Figure 3—figure supplement 2.. Extended and C-shaped LiCl protofilaments.

(A) Backbone ribbon view of extended (filament type 9a) and C-shaped (filament type 9b) protofilaments formed with LiCl, aligned at residues 338–354.( B–D) Close-up atomic view of regions highlighted in A. (E) Cryo-microscopy density map (transparent grey) and the atomic model at residues 338–354. Filament types 9a and 9b are shown in light and dark purple, respectively.

Figure 3—figure supplement 3.. Cryo-microscopy (cryo-EM) densities inside the cavities of KCl and NaCl filaments.

(A–H) Cryo-EM density map (transparent grey) and the corresponding atomic models for filament types 7a (assembled with NaCl) and 8a (assembled with KCl) are shown in orange and green, respectively.( A) Cryo-EM density at the tip of the protofilament of 8a with additional non-proteinaceous densities highlighted by arrows. Blue arrows represent putative water molecules; pink arrows represent putative K⁺ or Cl⁻ ions. K⁺ ions are shown in pink; Cl⁻ ions are shown in cyan. (B–D) Close-up view of putative K⁺ and Cl⁻ ion pairs. Distances between K⁺ and Cl⁻ ions, and Oγ of S341 or the carbonyl oxygen of G335 are indicated. (E) Cryo-EM density of the tip of the protofilament of 8a with putative Na⁺ and Cl⁻ ions fitted into the density. Purple arrow represents putative Na⁺ or Cl⁻ ions; Na⁺ ions are shown in purple; Cl⁻ ions are shown in cyan. (F–G) Close-up view of putative Na⁺ and Cl⁻ ions. Distances between the Na⁺ and Cl⁻ ions and the Oγ of S341 are indicated. (H) Cryo-EM density of chronic traumatic encephalopathy type I (EMD:0527), with putative Na⁺ and Cl⁻ ions modelled inside the additional density.

Figure 4.. The effects of protein length on tau filament assembly.
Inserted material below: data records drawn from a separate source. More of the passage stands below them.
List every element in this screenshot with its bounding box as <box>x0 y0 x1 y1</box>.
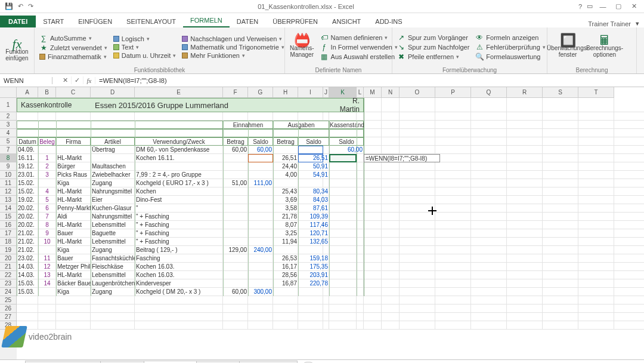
cell-ausgabe-betrag[interactable]: 16,87 <box>273 279 298 288</box>
tab-formeln[interactable]: FORMELN <box>183 14 230 27</box>
col-header[interactable]: S <box>543 87 578 98</box>
date-button[interactable]: Datum u. Uhrzeit▾ <box>113 52 177 59</box>
cell-firma[interactable]: Bauer <box>56 254 91 263</box>
cell-verwendung[interactable]: Kochen 16.03. <box>135 263 223 271</box>
row-headers[interactable]: 1234578910111213141516171819202122232425… <box>0 98 17 359</box>
name-manager-button[interactable]: 📛 Namens- Manager <box>290 29 314 66</box>
trace-precedents-button[interactable]: ↗Spur zum Vorgänger <box>397 33 469 42</box>
qat-undo-icon[interactable]: ↶ <box>16 2 26 10</box>
error-check-button[interactable]: ⚠Fehlerüberprüfung▾ <box>475 43 546 51</box>
row-header[interactable]: 8 <box>0 154 17 162</box>
cell-verwendung[interactable]: " + Fasching <box>135 238 223 246</box>
file-tab[interactable]: DATEI <box>0 16 36 27</box>
cell-beleg[interactable]: 1 <box>38 154 56 162</box>
row-header[interactable]: 3 <box>0 121 17 129</box>
cell-firma[interactable]: HL-Markt <box>56 154 91 162</box>
col-header[interactable]: D <box>91 87 135 98</box>
trace-dependents-button[interactable]: ↘Spur zum Nachfolger <box>397 43 469 51</box>
cell-verwendung[interactable]: Beitrag ( 129,- ) <box>135 246 223 254</box>
cell-beleg[interactable]: 2 <box>38 162 56 171</box>
cell-verwendung[interactable]: " <box>135 204 223 213</box>
text-button[interactable]: Text▾ <box>113 44 177 51</box>
cell-beleg[interactable]: 8 <box>38 221 56 229</box>
cell-artikel[interactable]: Zugang <box>91 246 135 254</box>
cell-datum[interactable]: 15.03. <box>17 288 38 296</box>
cell-ausgabe-saldo[interactable]: 117,46 <box>298 221 329 229</box>
user-dropdown-icon[interactable]: ▾ <box>636 20 639 27</box>
row-header[interactable]: 15 <box>0 213 17 221</box>
row-header[interactable]: 14 <box>0 204 17 213</box>
cell-einnahme-betrag[interactable]: 60,00 <box>223 146 248 154</box>
cell-firma[interactable]: Aldi <box>56 213 91 221</box>
cell-einnahme-saldo[interactable]: 60,00 <box>248 146 273 154</box>
cell-verwendung[interactable] <box>135 162 223 171</box>
cell-einnahme-betrag[interactable]: 60,00 <box>223 288 248 296</box>
col-header[interactable]: E <box>135 87 223 98</box>
row-header[interactable]: 4 <box>0 129 17 137</box>
cell-einnahme-betrag[interactable]: 129,00 <box>223 246 248 254</box>
cell-ausgabe-saldo[interactable]: 109,39 <box>298 213 329 221</box>
cell-ausgabe-betrag[interactable]: 21,78 <box>273 213 298 221</box>
row-header[interactable]: 23 <box>0 279 17 288</box>
recent-button[interactable]: ★Zuletzt verwendet▾ <box>39 44 107 52</box>
calc-options-button[interactable]: 🖩 Berechnungs- optionen <box>589 29 620 66</box>
cell-datum[interactable]: 16.11. <box>17 154 38 162</box>
row-header[interactable]: 24 <box>0 288 17 296</box>
cell-datum[interactable]: 23.01. <box>17 171 38 179</box>
cell-ausgabe-saldo[interactable]: 132,65 <box>298 238 329 246</box>
cell-ausgabe-saldo[interactable]: 50,91 <box>298 162 329 171</box>
row-header[interactable]: 2 <box>0 112 17 121</box>
cell-einnahme-saldo[interactable]: 111,00 <box>248 179 273 187</box>
cell-verwendung[interactable]: DM 60,- von Spendenkasse <box>135 146 223 154</box>
cell-firma[interactable]: HL-Markt <box>56 221 91 229</box>
cell-beleg[interactable]: 9 <box>38 229 56 238</box>
row-header[interactable]: 20 <box>0 254 17 263</box>
cell-datum[interactable]: 19.12. <box>17 162 38 171</box>
cell-datum[interactable]: 15.02. <box>17 187 38 196</box>
cell-einnahme-saldo[interactable]: 300,00 <box>248 288 273 296</box>
cell-artikel[interactable]: Maultaschen <box>91 162 135 171</box>
cell-artikel[interactable]: Zugang <box>91 179 135 187</box>
row-header[interactable]: 16 <box>0 221 17 229</box>
cell-firma[interactable]: Bürger <box>56 162 91 171</box>
cell-ausgabe-betrag[interactable]: 26,53 <box>273 254 298 263</box>
cell-artikel[interactable]: Laugenbrötchen <box>91 279 135 288</box>
cell-artikel[interactable]: Nahrungsmittel <box>91 213 135 221</box>
cell-einnahme-saldo[interactable]: 240,00 <box>248 246 273 254</box>
insert-function-button[interactable]: fx Funktion einfügen <box>5 29 29 73</box>
cell-artikel[interactable]: Kuchen-Glasur <box>91 204 135 213</box>
cell-firma[interactable]: Kiga <box>56 288 91 296</box>
cell-ausgabe-betrag[interactable]: 11,94 <box>273 238 298 246</box>
column-headers[interactable]: ABCDEFGHIJKLMNOPQRST <box>17 87 614 98</box>
cell-einnahme-betrag[interactable]: 51,00 <box>223 179 248 187</box>
tab-ueberpruefen[interactable]: ÜBERPRÜFEN <box>265 16 325 27</box>
cell-verwendung[interactable]: Kochgeld ( EURO 17,- x 3 ) <box>135 179 223 187</box>
cell-datum[interactable]: 14.03. <box>17 271 38 279</box>
cell-ausgabe-betrag[interactable]: 24,40 <box>273 162 298 171</box>
col-header[interactable]: P <box>435 87 471 98</box>
sheet-tab[interactable]: Spendenkasse <box>239 361 298 363</box>
cell-beleg[interactable]: 10 <box>38 238 56 246</box>
cell-datum[interactable]: 15.03. <box>17 279 38 288</box>
define-name-button[interactable]: 🏷Namen definieren▾ <box>320 33 398 42</box>
sheet-tab[interactable]: Teekasse <box>196 361 239 363</box>
cell-ausgabe-betrag[interactable]: 16,17 <box>273 263 298 271</box>
user-label[interactable]: Trainer Trainer <box>588 20 631 27</box>
col-header[interactable]: T <box>578 87 614 98</box>
cell-artikel[interactable]: Lebensmittel <box>91 221 135 229</box>
cell-artikel[interactable]: Eier <box>91 196 135 204</box>
fx-icon[interactable]: fx <box>83 77 95 84</box>
cell-beleg[interactable]: 12 <box>38 263 56 271</box>
cell-verwendung[interactable]: Kochen <box>135 187 223 196</box>
row-header[interactable]: 27 <box>0 313 17 321</box>
cell-firma[interactable]: HL-Markt <box>56 196 91 204</box>
close-icon[interactable]: ✕ <box>626 2 642 10</box>
cell-artikel[interactable]: Fasnachtsküchle <box>91 254 135 263</box>
tab-daten[interactable]: DATEN <box>230 16 265 27</box>
row-header[interactable]: 12 <box>0 187 17 196</box>
cell-datum[interactable]: 21.02. <box>17 238 38 246</box>
row-header[interactable]: 19 <box>0 246 17 254</box>
cell-firma[interactable] <box>56 146 91 154</box>
col-header[interactable]: G <box>248 87 273 98</box>
cell-verwendung[interactable]: Kochgeld ( DM 20,- x 3 ) <box>135 288 223 296</box>
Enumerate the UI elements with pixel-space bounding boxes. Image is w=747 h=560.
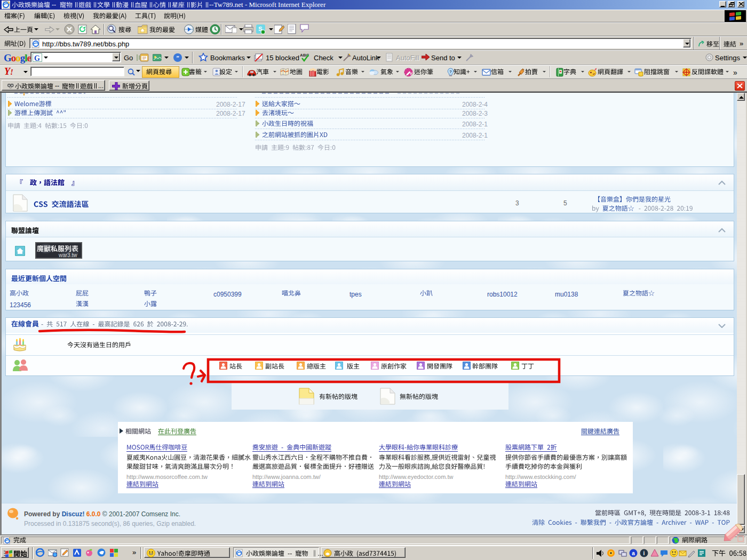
svg-text:?: ?: [449, 69, 452, 74]
svg-text:i: i: [643, 550, 645, 556]
svg-text:a: a: [632, 550, 635, 556]
svg-text:”: ”: [176, 54, 179, 61]
svg-text:Y: Y: [410, 72, 412, 76]
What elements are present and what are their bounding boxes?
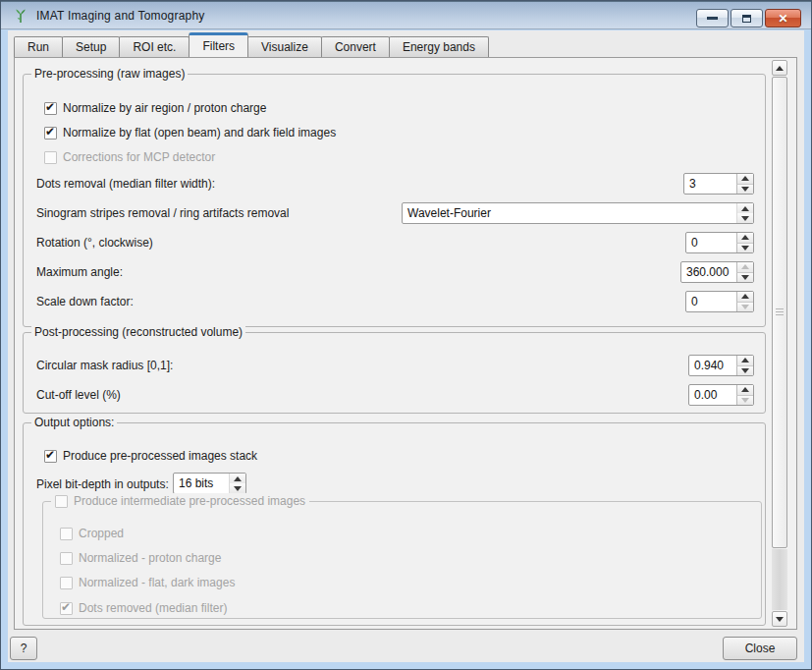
filters-tab-pane: Pre-processing (raw images) Normalize by…	[14, 57, 797, 630]
group-post-processing: Post-processing (reconstructed volume)	[23, 332, 766, 414]
rotation-spinbox[interactable]: 0	[685, 232, 754, 253]
spinbox-value: 3	[684, 174, 736, 194]
checkbox-produce-stack[interactable]: Produce pre-processed images stack	[44, 448, 257, 464]
bitdepth-label: Pixel bit-depth in outputs:	[36, 477, 169, 491]
window-title: IMAT Imaging and Tomography	[36, 9, 205, 23]
close-window-button[interactable]: ✕	[765, 9, 801, 28]
checkbox-indicator	[55, 495, 68, 508]
spin-up-button[interactable]	[736, 292, 753, 302]
dots-removal-label: Dots removal (median filter width):	[36, 177, 215, 191]
spinbox-value: 0.940	[689, 356, 736, 375]
title-bar[interactable]: IMAT Imaging and Tomography ✕	[1, 1, 811, 29]
checkbox-cropped: Cropped	[60, 526, 124, 541]
sinogram-stripes-label: Sinogram stripes removal / ring artifact…	[36, 206, 289, 220]
tab-roi-etc[interactable]: ROI etc.	[119, 36, 189, 57]
maximize-button[interactable]	[731, 9, 763, 28]
checkbox-normalized-flat-dark: Normalized - flat, dark images	[60, 575, 235, 590]
vertical-scrollbar[interactable]	[772, 60, 787, 627]
circular-mask-label: Circular mask radius [0,1]:	[36, 359, 173, 372]
checkbox-indicator[interactable]	[44, 450, 57, 463]
checkbox-label: Normalized - flat, dark images	[79, 576, 235, 589]
combobox-value: 16 bits	[174, 474, 229, 493]
tab-run[interactable]: Run	[14, 36, 63, 57]
maximum-angle-label: Maximum angle:	[36, 265, 123, 279]
combobox-value: Wavelet-Fourier	[403, 203, 736, 223]
checkbox-label: Normalize by flat (open beam) and dark f…	[63, 126, 336, 140]
checkbox-indicator[interactable]	[44, 102, 57, 115]
group-title: Pre-processing (raw images)	[31, 67, 188, 81]
tab-filters[interactable]: Filters	[189, 32, 248, 57]
combo-down-arrow[interactable]	[230, 483, 245, 493]
arrow-up-icon	[776, 66, 784, 71]
rotation-label: Rotation (°, clockwise)	[36, 236, 153, 250]
spinbox-value: 0.00	[689, 385, 736, 405]
circular-mask-spinbox[interactable]: 0.940	[688, 355, 754, 376]
checkbox-corrections-mcp: Corrections for MCP detector	[44, 149, 215, 165]
minimize-button[interactable]	[696, 9, 729, 28]
group-title: Post-processing (reconstructed volume)	[31, 325, 245, 339]
bitdepth-combobox[interactable]: 16 bits	[173, 473, 246, 494]
checkbox-normalize-flat-dark[interactable]: Normalize by flat (open beam) and dark f…	[44, 125, 336, 140]
spin-down-button[interactable]	[736, 243, 753, 253]
maximum-angle-spinbox[interactable]: 360.000	[680, 261, 754, 283]
spin-up-button[interactable]	[736, 356, 753, 365]
dialog-window: IMAT Imaging and Tomography ✕ Run Setup …	[0, 0, 812, 670]
checkbox-indicator[interactable]	[44, 127, 57, 140]
checkbox-indicator	[60, 602, 73, 615]
scale-down-spinbox[interactable]: 0	[685, 291, 754, 312]
checkbox-label: Normalized - proton charge	[79, 551, 221, 565]
group-title: Output options:	[31, 416, 117, 429]
combo-down-arrow[interactable]	[737, 213, 753, 223]
spinbox-value: 0	[686, 233, 736, 252]
checkbox-indicator	[60, 528, 73, 540]
spin-down-button	[736, 395, 753, 406]
spin-down-button[interactable]	[736, 272, 753, 283]
spinbox-value: 360.000	[681, 262, 736, 282]
checkbox-indicator	[60, 577, 73, 589]
checkbox-produce-intermediate: Produce intermediate pre-processed image…	[51, 493, 309, 509]
dots-removal-spinbox[interactable]: 3	[683, 173, 754, 195]
checkbox-normalized-proton: Normalized - proton charge	[60, 550, 221, 566]
spin-up-button	[736, 262, 753, 272]
minimize-icon	[707, 17, 718, 20]
combo-up-arrow[interactable]	[230, 474, 245, 483]
spinbox-value: 0	[686, 292, 736, 311]
spin-down-button[interactable]	[736, 365, 753, 376]
close-icon: ✕	[778, 13, 787, 25]
scrollbar-grip-icon	[776, 308, 784, 317]
arrow-down-icon	[776, 617, 784, 622]
checkbox-label: Cropped	[79, 527, 124, 540]
checkbox-normalize-air-region[interactable]: Normalize by air region / proton charge	[44, 100, 266, 116]
combo-up-arrow[interactable]	[737, 203, 753, 213]
scrollbar-track[interactable]	[772, 549, 787, 610]
cutoff-level-label: Cut-off level (%)	[36, 388, 121, 402]
tab-setup[interactable]: Setup	[62, 36, 120, 57]
maximize-icon	[742, 15, 751, 23]
cutoff-level-spinbox[interactable]: 0.00	[688, 384, 754, 406]
tab-visualize[interactable]: Visualize	[247, 36, 322, 57]
spin-up-button[interactable]	[736, 174, 753, 184]
checkbox-label: Corrections for MCP detector	[63, 150, 215, 164]
checkbox-label: Normalize by air region / proton charge	[63, 101, 266, 115]
scrollbar-thumb[interactable]	[772, 77, 787, 548]
window-controls: ✕	[696, 9, 801, 28]
checkbox-dots-removed: Dots removed (median filter)	[60, 600, 227, 616]
scale-down-label: Scale down factor:	[36, 295, 134, 308]
tab-convert[interactable]: Convert	[321, 36, 390, 57]
sinogram-method-combobox[interactable]: Wavelet-Fourier	[402, 202, 754, 224]
close-button[interactable]: Close	[723, 637, 797, 660]
scrollbar-down-button[interactable]	[772, 611, 787, 627]
tab-bar: Run Setup ROI etc. Filters Visualize Con…	[14, 36, 488, 57]
checkbox-label: Produce intermediate pre-processed image…	[74, 494, 305, 508]
checkbox-label: Produce pre-processed images stack	[63, 449, 257, 463]
dialog-client-area: Run Setup ROI etc. Filters Visualize Con…	[8, 30, 804, 662]
tab-energy-bands[interactable]: Energy bands	[389, 36, 489, 57]
spin-up-button[interactable]	[736, 233, 753, 243]
spin-up-button[interactable]	[736, 385, 753, 395]
scrollbar-up-button[interactable]	[772, 60, 787, 76]
help-button[interactable]: ?	[10, 637, 37, 660]
checkbox-label: Dots removed (median filter)	[79, 601, 227, 615]
checkbox-indicator	[44, 151, 57, 164]
app-icon	[13, 8, 28, 24]
spin-down-button[interactable]	[736, 184, 753, 195]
(A) Schematic representation of 2N4R tau and the constructs used in this study. A red cross indicates that no filaments were formed; an orange dash indicates that filaments with structures distinct from Alzheimer’s disease paired helical filaments (AD PHFs) were formed; a blue circle indicates that the AD protofilament fold was formed; a green tick indicates that AD PHFs were formed. Resulting filament types (as defined in Table 1) are indicated for each experiment. (B) Projected slices, with a thickness of approximately 4.7 Å, orthogonal to the helical axis for the filaments formed with the constructs in A. Filament types are indicated at the bottom left; percentages of filament types in each cryo-EM data set are shown in the top right. (*) 50:50 ratio of 266–391 (3R) and 297–391 (4R) tau.

Figure 4—figure supplement 1.. Comparison of in vitro assembled tau filaments with the globular glial tauopathy (GGT) fold.

(A) Backbone ribbon view of GGT type 1 (PDB:7p66) and tau filaments from in vitro assembled filament types 27a, 28a, 29a, 32a protofilament (PF)1, and 32a PF2, aligned at residues 288–322. (B) Close-up atomic view. 7p66 is shown in grey, 27a in green, 28a in pink, 29a in orange, 32a PF-1 in blue, and 32a PF-2 in purple.

Figure 4—figure supplement 2.. Coomassie stained sodium dodecyl-sulfate polyacrylamide gel electrophoresis (SDS-PAGE) gel for constructs 297–391, 297–408, and 296–441 before and after filament assembly.

About 3.5 μg of protein was loaded into each well. f: after filament assembly; *: constructs with the four-phospho-mimetic mutations: S396D, S400D, T403D, and S404D.